During the past year, China FX reserves have risen by more than $500 billion, which is the fastest increase since mid-2011, according to BCA Research. By moderating the upward move in the global risk-free benchmark, China, in theory, has boosted investors' desire for EM yield.
Instead, the EM plunge is more selective, notes Kroeber: “Countries with poor balance sheets and bad structural policies will fare far worse than the countries (of which there are plenty) with a better policy/balance sheet combination.”
Kroeber cites divergent stock-market performance in China- and commodity-linked Indonesia and Brazil as evidence of the importance of national policies, as the former is rewarded for efforts to develop a competitive manufacturing sector in contrast to Brazilian policy, which “has been little short of catastrophic in the last four years”.
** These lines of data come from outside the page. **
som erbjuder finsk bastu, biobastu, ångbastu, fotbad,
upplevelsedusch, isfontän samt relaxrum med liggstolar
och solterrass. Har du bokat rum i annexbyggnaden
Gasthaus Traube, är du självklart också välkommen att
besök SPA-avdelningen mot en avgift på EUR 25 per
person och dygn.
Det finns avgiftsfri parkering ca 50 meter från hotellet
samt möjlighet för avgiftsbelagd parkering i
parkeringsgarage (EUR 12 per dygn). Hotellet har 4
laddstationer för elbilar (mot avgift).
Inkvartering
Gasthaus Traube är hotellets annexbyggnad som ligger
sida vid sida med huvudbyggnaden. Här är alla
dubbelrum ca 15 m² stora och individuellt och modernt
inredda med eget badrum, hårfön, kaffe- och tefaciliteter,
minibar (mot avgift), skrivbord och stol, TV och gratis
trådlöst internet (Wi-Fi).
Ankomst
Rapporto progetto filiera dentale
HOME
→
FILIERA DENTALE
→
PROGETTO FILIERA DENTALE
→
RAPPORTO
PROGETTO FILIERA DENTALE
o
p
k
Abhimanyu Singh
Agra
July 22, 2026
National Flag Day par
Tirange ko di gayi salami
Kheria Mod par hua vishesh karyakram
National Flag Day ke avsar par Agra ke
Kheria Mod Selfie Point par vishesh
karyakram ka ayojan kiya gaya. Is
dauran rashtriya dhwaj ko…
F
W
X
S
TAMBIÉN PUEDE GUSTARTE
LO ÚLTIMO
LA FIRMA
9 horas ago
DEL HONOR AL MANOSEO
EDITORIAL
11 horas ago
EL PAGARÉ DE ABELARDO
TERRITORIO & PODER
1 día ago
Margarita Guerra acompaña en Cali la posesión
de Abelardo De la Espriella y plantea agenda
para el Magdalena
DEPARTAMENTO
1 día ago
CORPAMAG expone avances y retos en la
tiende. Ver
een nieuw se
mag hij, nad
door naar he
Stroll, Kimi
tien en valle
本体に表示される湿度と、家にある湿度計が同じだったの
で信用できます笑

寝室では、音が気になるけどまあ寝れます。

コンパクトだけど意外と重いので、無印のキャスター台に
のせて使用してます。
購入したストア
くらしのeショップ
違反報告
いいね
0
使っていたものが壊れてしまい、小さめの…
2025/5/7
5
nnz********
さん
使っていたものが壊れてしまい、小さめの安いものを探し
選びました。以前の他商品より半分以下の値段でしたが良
In sum, Kroeber says: “The ‘China effect’ is bad for some emerging economies, but not as bad as Fed tapering and incompetent domestic policies. Well-run EM countries have plenty of ability to weather the storm. And China’s actual negative impact is likely to grow weaker, not stronger, over the next year.”
That’s not to discount the prospect that EM equity and fixed-income markets will continue to underperform this year, while macro noise – including the messy, last-minute rescue of a $500 million Chinese trust product this week – will frighten enough portfolio investors to ensure valuations overshoot fundamentals, say analysts.
Finally, to put the plunge in context: as this chart lays bare, EM hard-currency fixed income, in particular, is nowhere near 1998 crisis-era levels, while EM’s stronger macro fundamentals is well-known – two factors that have exasperated some analysts who decry apparently alarmist media coverage on the EM rout.